Records from a dataset
§ §
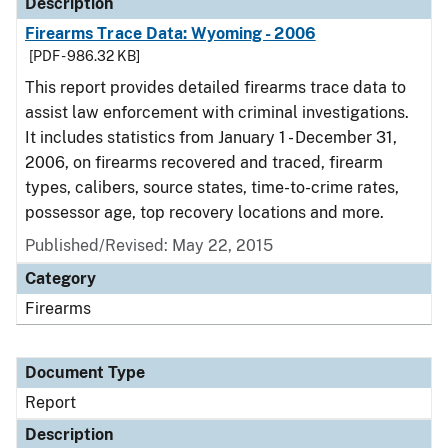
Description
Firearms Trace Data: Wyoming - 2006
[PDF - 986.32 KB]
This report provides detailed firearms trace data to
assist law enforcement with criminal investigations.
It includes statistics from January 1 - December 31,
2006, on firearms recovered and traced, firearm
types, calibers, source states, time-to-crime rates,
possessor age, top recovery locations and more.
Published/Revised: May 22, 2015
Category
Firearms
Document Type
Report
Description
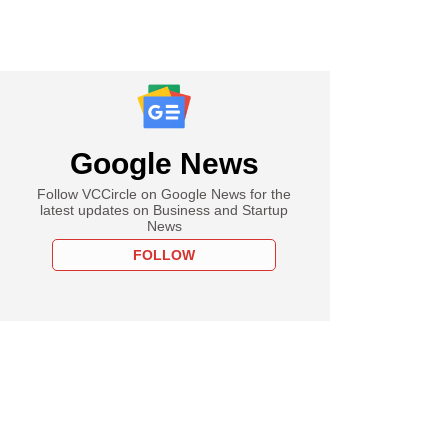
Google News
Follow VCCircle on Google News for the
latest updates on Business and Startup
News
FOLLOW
§ §
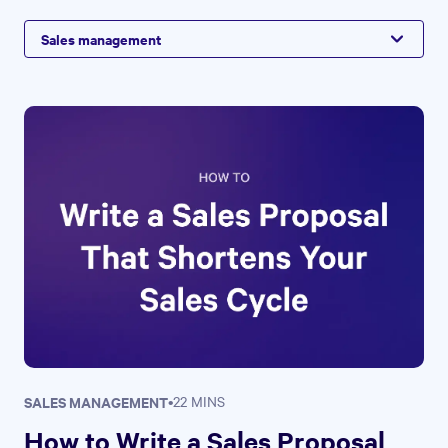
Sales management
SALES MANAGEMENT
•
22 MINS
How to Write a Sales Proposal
§ §
Your answer should be only the number of lines in the records that hold the word "Google".

- [Solution]: 2